▶ [Problem description]
Each line from the one holding "последовательность и время экскурсий" through the end of the records should be returned exactly, while pictures are skipped.

[Saved entries]
<<<<
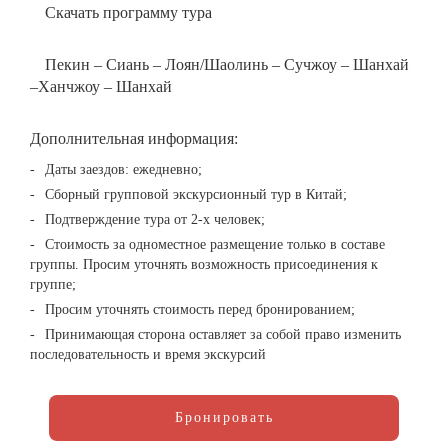
Скачать программу тура
Пекин – Сиань – Лоян/Шаолинь – Сучжоу – Шанхай
–Ханчжоу – Шанхай
Дополнительная информация:
Даты заездов: ежедневно;
Сборный групповой экскурсионный тур в Китай;
Подтверждение тура от 2-х человек;
Стоимость за одноместное размещение только в составе
группы. Просим уточнять возможность присоединения к
группе;
Просим уточнять стоимость перед бронированием;
Принимающая сторона оставляет за собой право изменить
последовательность и время экскурсий
Бронировать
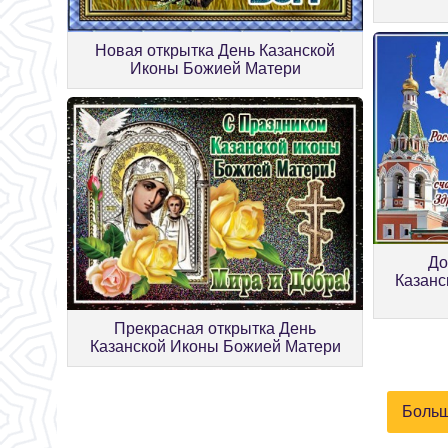
Новая открытка День Казанской
Иконы Божией Матери
До
Казанс
Прекрасная открытка День
Казанской Иконы Божией Матери
Больш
>>>>
▶ [Answer to this exercise]
последовательность и время экскурсий
Бронировать
Новая открытка День Казанской
Иконы Божией Матери
До
Казанс
Прекрасная открытка День
Казанской Иконы Божией Матери
Больш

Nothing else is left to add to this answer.